Getting the same result:
==================================
root@bling:~# php --run
'print(file_get_contents("http://en.wikipedia.org/wiki/Outer_Space"));'
Warning:
file_get_contents(http://en.wikipedia.org/wiki/Outer_Space): failed to open
stream: HTTP request failed! HTTP/1.0 403
Forbidden
in Command line code on line 1
Call Stack:
0.0002 69840 1. {main}() Command line code:0
0.0002 69912 2. file_get_contents() Command line code:1
root@bling:~#
==================================
Hmmmm.
My suspicion is that it's just wanting a User-Agent header. In which case a) check
that you're operating within the guidelines, and
b) if you believe you are, just give it one that accurately describes what you're
doing. For example this works for me:
==================================
root@bling:~# php --run
'print(file_get_contents("http://en.wikipedia.org/wiki/Outer_Space",FALSE,stream_context_create(array("http"

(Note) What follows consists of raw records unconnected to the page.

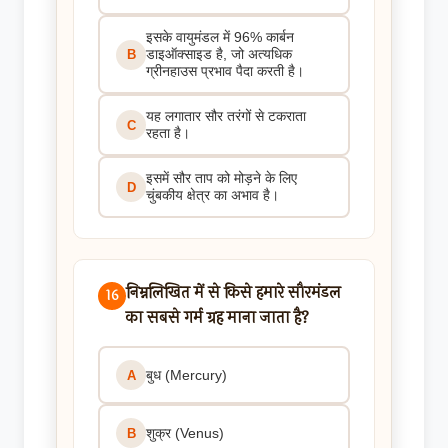
इसके वायुमंडल में 96% कार्बन
डाइऑक्साइड है, जो अत्यधिक
B
ग्रीनहाउस प्रभाव पैदा करती है।
यह लगातार सौर तरंगों से टकराता
C
रहता है।
इसमें सौर ताप को मोड़ने के लिए
D
चुंबकीय क्षेत्र का अभाव है।
निम्नलिखित में से किसे हमारे सौरमंडल
16
का सबसे गर्म ग्रह माना जाता है?
बुध (Mercury)
A
शुक्र (Venus)
B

=> array ("header"=> "User-Agent: Casey Bisson search
API")))));'
<!DOCTYPE html PUBLIC "-//W3C//DTD XHTML 1.0 Transitional//EN"
"http://www.w3.org/TR/xhtml1/DTD/xhtml1-transitional.dtd">
<html
xmlns="http://www.w3.org/1999/xhtml" xml:lang="en"
lang="en" dir="ltr">
<head>
[...snip...]
</div>
<!-- Served by srv28 in 0.325 secs. --></body></html>
root@bling:~#
==================================
All the best,
Nick.